_EXERCISE BRIEF_
Across these entries, count the lines holding the string "resolution"; the number is the whole answer.
BEGIN SOURCE INFORMATION
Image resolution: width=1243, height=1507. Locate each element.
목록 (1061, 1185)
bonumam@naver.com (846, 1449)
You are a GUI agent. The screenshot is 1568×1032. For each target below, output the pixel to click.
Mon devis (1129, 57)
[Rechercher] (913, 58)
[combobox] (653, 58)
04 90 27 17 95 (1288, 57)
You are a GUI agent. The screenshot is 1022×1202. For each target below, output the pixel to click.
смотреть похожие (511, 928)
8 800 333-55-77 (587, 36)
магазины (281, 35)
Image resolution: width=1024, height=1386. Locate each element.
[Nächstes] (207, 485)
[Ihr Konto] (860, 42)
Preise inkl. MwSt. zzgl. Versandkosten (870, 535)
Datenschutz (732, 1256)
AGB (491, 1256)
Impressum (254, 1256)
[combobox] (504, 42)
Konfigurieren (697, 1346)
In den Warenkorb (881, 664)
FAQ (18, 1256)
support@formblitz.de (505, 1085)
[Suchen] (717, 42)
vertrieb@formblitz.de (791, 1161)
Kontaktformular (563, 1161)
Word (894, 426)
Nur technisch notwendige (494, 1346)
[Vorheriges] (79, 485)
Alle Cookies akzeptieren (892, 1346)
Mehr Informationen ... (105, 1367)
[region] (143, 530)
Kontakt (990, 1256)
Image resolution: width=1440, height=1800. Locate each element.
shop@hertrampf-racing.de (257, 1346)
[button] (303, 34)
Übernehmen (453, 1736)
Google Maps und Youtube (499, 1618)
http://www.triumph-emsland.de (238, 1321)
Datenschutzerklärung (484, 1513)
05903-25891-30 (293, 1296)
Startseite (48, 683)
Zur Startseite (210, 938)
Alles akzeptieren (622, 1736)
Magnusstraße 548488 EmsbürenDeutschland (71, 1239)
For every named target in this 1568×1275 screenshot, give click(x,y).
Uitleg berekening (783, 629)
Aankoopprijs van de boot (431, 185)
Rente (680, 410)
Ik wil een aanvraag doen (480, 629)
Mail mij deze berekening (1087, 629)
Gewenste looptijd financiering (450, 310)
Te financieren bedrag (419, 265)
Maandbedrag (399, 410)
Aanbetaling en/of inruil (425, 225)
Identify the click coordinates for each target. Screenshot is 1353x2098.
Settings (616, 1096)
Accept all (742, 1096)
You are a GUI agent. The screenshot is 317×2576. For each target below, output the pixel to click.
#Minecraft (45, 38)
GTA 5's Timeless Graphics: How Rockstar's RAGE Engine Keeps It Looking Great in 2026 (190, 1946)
END SOURCE INFORMATION
_SOLUTION_
3